Mary Lynn Formanack, Ph.D.

Research

      Polymorphisms in the two genes encoding the ATP-sensitive potassium channel KATP channel subunits, SUR1 and Kir6.2, cause neonatal diabetes. Normal pancreatic beta-cells, secrete insulin when ATP-binds to and closes KATP channels. Genetic variations which produce gain-of-function amino acid changes in channel proteins prevent proper channel closing and, thus, normal insulin secretion. I have identified several single nucleotide polymorphisms (SNPs) in these two genes which are associated with risk for type 2 diabetes and with reduced insulin secretion in Pima Indians. While none of these SNPs cause diabetes, I am interested in understanding the mechanism by which they increase risk for disease.
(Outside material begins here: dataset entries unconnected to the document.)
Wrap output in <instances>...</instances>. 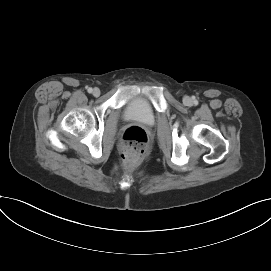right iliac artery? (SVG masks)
<instances>
[{
	"label": "right iliac artery",
	"instance_id": "82829eb1",
	"mask_svg": "<svg viewBox=\"0 0 271 271\" xmlns=\"http://www.w3.org/2000/svg\"><path fill=\"white\" fill-rule=\"evenodd\" d=\"M87 91H88L89 93H92L93 89H92L91 87H89V88H87Z\"/></svg>",
	"mask_w": 271,
	"mask_h": 271
}]
</instances>
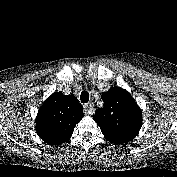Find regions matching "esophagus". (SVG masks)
Instances as JSON below:
<instances>
[{"mask_svg": "<svg viewBox=\"0 0 177 177\" xmlns=\"http://www.w3.org/2000/svg\"><path fill=\"white\" fill-rule=\"evenodd\" d=\"M83 110L85 114L91 115L94 113V108L92 106V104L90 103H86L83 105Z\"/></svg>", "mask_w": 177, "mask_h": 177, "instance_id": "34e87169", "label": "esophagus"}]
</instances>
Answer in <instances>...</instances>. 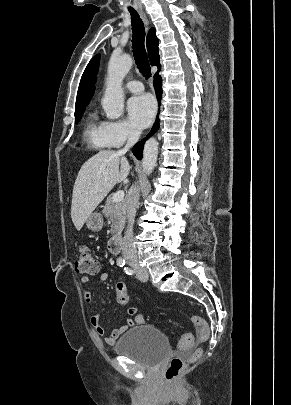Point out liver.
<instances>
[{"mask_svg": "<svg viewBox=\"0 0 291 405\" xmlns=\"http://www.w3.org/2000/svg\"><path fill=\"white\" fill-rule=\"evenodd\" d=\"M129 171L124 153L112 150L100 151L82 165L71 204L72 222L78 231L112 188L127 178Z\"/></svg>", "mask_w": 291, "mask_h": 405, "instance_id": "liver-1", "label": "liver"}]
</instances>
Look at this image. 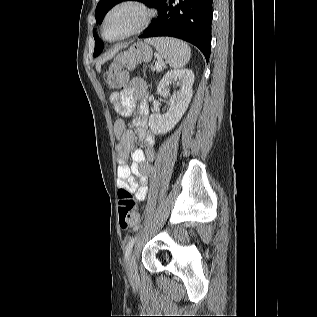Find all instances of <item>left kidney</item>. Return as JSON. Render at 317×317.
I'll list each match as a JSON object with an SVG mask.
<instances>
[{
	"label": "left kidney",
	"mask_w": 317,
	"mask_h": 317,
	"mask_svg": "<svg viewBox=\"0 0 317 317\" xmlns=\"http://www.w3.org/2000/svg\"><path fill=\"white\" fill-rule=\"evenodd\" d=\"M194 83V73L190 69H177L167 72L160 81L157 92L163 98L169 95V86L175 84V91L169 100L170 108L161 115L153 113L149 117V127L154 134H166L172 130L186 112L191 101Z\"/></svg>",
	"instance_id": "left-kidney-1"
}]
</instances>
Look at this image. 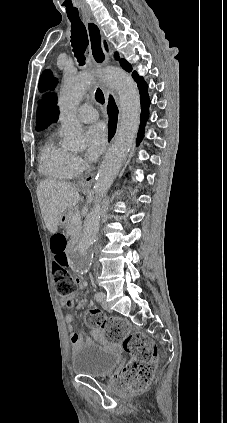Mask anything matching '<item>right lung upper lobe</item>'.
Wrapping results in <instances>:
<instances>
[{
    "label": "right lung upper lobe",
    "mask_w": 227,
    "mask_h": 423,
    "mask_svg": "<svg viewBox=\"0 0 227 423\" xmlns=\"http://www.w3.org/2000/svg\"><path fill=\"white\" fill-rule=\"evenodd\" d=\"M105 44V48L107 49V45ZM57 79L52 77L51 71H44L41 75L40 82H39V90L42 92L48 88H52L56 85Z\"/></svg>",
    "instance_id": "obj_1"
}]
</instances>
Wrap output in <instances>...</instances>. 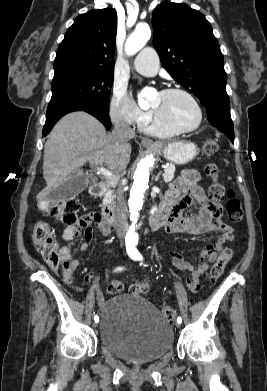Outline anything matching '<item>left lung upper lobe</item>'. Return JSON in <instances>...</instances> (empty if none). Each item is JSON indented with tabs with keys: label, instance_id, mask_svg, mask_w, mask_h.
Masks as SVG:
<instances>
[{
	"label": "left lung upper lobe",
	"instance_id": "obj_1",
	"mask_svg": "<svg viewBox=\"0 0 267 391\" xmlns=\"http://www.w3.org/2000/svg\"><path fill=\"white\" fill-rule=\"evenodd\" d=\"M152 26L165 70L204 107L229 103L223 55L205 16L186 4L165 1L153 11Z\"/></svg>",
	"mask_w": 267,
	"mask_h": 391
}]
</instances>
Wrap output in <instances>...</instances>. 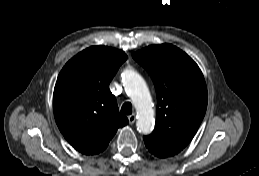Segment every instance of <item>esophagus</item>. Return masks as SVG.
Here are the masks:
<instances>
[{"label":"esophagus","instance_id":"34e87169","mask_svg":"<svg viewBox=\"0 0 259 176\" xmlns=\"http://www.w3.org/2000/svg\"><path fill=\"white\" fill-rule=\"evenodd\" d=\"M128 120H129V124H134L135 123V120H136V117H135V115L134 114H132V115H129L128 116Z\"/></svg>","mask_w":259,"mask_h":176}]
</instances>
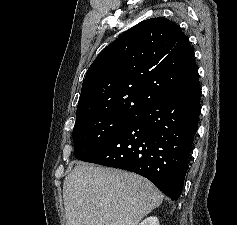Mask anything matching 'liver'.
Instances as JSON below:
<instances>
[{"instance_id":"obj_1","label":"liver","mask_w":237,"mask_h":225,"mask_svg":"<svg viewBox=\"0 0 237 225\" xmlns=\"http://www.w3.org/2000/svg\"><path fill=\"white\" fill-rule=\"evenodd\" d=\"M66 225H137L163 201L146 178L79 162L63 183Z\"/></svg>"}]
</instances>
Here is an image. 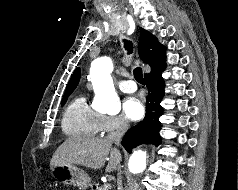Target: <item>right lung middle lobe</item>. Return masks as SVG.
Masks as SVG:
<instances>
[{
    "label": "right lung middle lobe",
    "mask_w": 238,
    "mask_h": 190,
    "mask_svg": "<svg viewBox=\"0 0 238 190\" xmlns=\"http://www.w3.org/2000/svg\"><path fill=\"white\" fill-rule=\"evenodd\" d=\"M71 93H66L64 94L63 101H62V106L66 103L67 98L70 96Z\"/></svg>",
    "instance_id": "obj_1"
}]
</instances>
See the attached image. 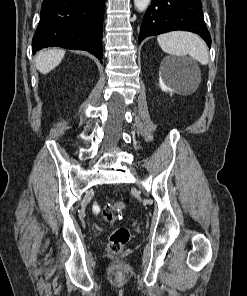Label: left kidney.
<instances>
[{
	"label": "left kidney",
	"instance_id": "left-kidney-1",
	"mask_svg": "<svg viewBox=\"0 0 247 296\" xmlns=\"http://www.w3.org/2000/svg\"><path fill=\"white\" fill-rule=\"evenodd\" d=\"M165 73H160L159 85L162 91L173 93L176 79L188 80L189 76L184 71V64L179 59L166 58L163 61Z\"/></svg>",
	"mask_w": 247,
	"mask_h": 296
}]
</instances>
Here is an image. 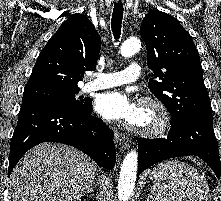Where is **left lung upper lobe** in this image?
<instances>
[{"label": "left lung upper lobe", "instance_id": "left-lung-upper-lobe-1", "mask_svg": "<svg viewBox=\"0 0 221 201\" xmlns=\"http://www.w3.org/2000/svg\"><path fill=\"white\" fill-rule=\"evenodd\" d=\"M140 34L157 79H150V90L170 112L171 124L198 114L212 116L198 51L179 21L154 10L144 17Z\"/></svg>", "mask_w": 221, "mask_h": 201}]
</instances>
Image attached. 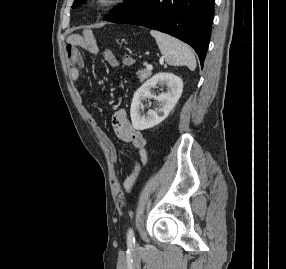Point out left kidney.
Segmentation results:
<instances>
[{
    "label": "left kidney",
    "mask_w": 286,
    "mask_h": 269,
    "mask_svg": "<svg viewBox=\"0 0 286 269\" xmlns=\"http://www.w3.org/2000/svg\"><path fill=\"white\" fill-rule=\"evenodd\" d=\"M157 84L166 85L167 92L158 96L151 93V88ZM183 90V81L172 73H157L147 80L134 94L130 108L132 125L137 130H146L161 123L174 108ZM153 98L158 102V108L149 110L141 116L140 108L144 99Z\"/></svg>",
    "instance_id": "5707ae66"
}]
</instances>
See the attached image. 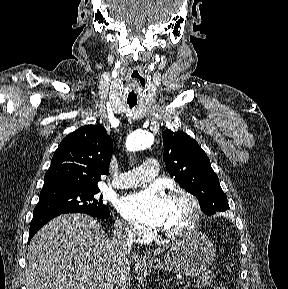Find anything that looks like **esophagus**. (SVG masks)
Returning a JSON list of instances; mask_svg holds the SVG:
<instances>
[{
  "label": "esophagus",
  "mask_w": 288,
  "mask_h": 289,
  "mask_svg": "<svg viewBox=\"0 0 288 289\" xmlns=\"http://www.w3.org/2000/svg\"><path fill=\"white\" fill-rule=\"evenodd\" d=\"M149 259V256H147L146 254H143L142 256H141V260H143V261H146V260H148Z\"/></svg>",
  "instance_id": "obj_1"
}]
</instances>
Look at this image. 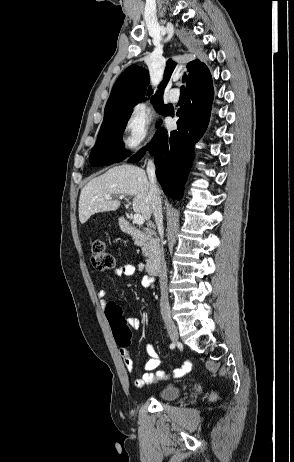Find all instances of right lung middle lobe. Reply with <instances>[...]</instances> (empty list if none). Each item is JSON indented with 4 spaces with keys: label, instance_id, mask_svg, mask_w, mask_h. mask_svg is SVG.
Here are the masks:
<instances>
[{
    "label": "right lung middle lobe",
    "instance_id": "obj_1",
    "mask_svg": "<svg viewBox=\"0 0 294 462\" xmlns=\"http://www.w3.org/2000/svg\"><path fill=\"white\" fill-rule=\"evenodd\" d=\"M162 99H152L155 108L162 115H167V106L162 104ZM132 108L107 118H104L100 128L96 144L90 154V163L95 166L109 165L114 162H120L126 155L121 134L124 132L128 119L131 115ZM161 125L159 122L158 126Z\"/></svg>",
    "mask_w": 294,
    "mask_h": 462
}]
</instances>
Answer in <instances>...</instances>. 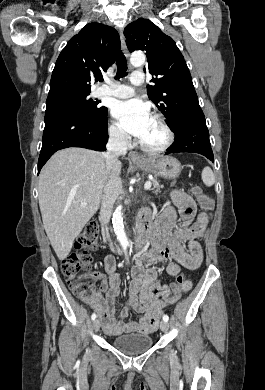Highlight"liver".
<instances>
[{"label":"liver","mask_w":265,"mask_h":390,"mask_svg":"<svg viewBox=\"0 0 265 390\" xmlns=\"http://www.w3.org/2000/svg\"><path fill=\"white\" fill-rule=\"evenodd\" d=\"M121 168L117 160L108 172L103 153L72 147L56 152L41 170L38 199L43 226L60 260L69 255L75 238L98 211L106 182L119 178Z\"/></svg>","instance_id":"obj_1"}]
</instances>
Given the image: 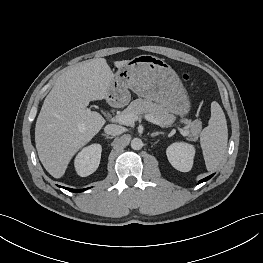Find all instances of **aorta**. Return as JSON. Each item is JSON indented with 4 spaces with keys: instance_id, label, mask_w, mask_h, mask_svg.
<instances>
[{
    "instance_id": "762f6f07",
    "label": "aorta",
    "mask_w": 263,
    "mask_h": 263,
    "mask_svg": "<svg viewBox=\"0 0 263 263\" xmlns=\"http://www.w3.org/2000/svg\"><path fill=\"white\" fill-rule=\"evenodd\" d=\"M143 147V142L140 138H134L131 141V148L134 150H140Z\"/></svg>"
}]
</instances>
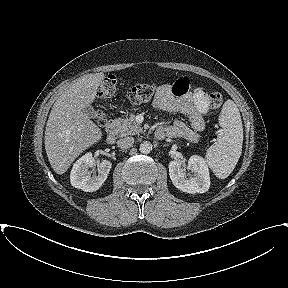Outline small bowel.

     Two SNPs encode amino acid changes in functionally significant domains in SUR1 protein. One of these is located in Nucleotide Binding Fold 1 (NBF1). NBF1 and NBF2 function together, bind and hydrolyze nucleotides, and transmit this signal to Kir6.2. I am examining the mutation’s effects on channel response to ATP and ADP binding. Another missense mutation is located in the C-terminus of SUR1. The C-terminus interacts with Kir6.2. I am investigating this interaction to determine if the mutation has functional consequences.

     Additionally, since environmental factors, for instance, diet and obesity, are known to increase risk for diabetes, I plan to examine these mutated channels for altered response to lipids.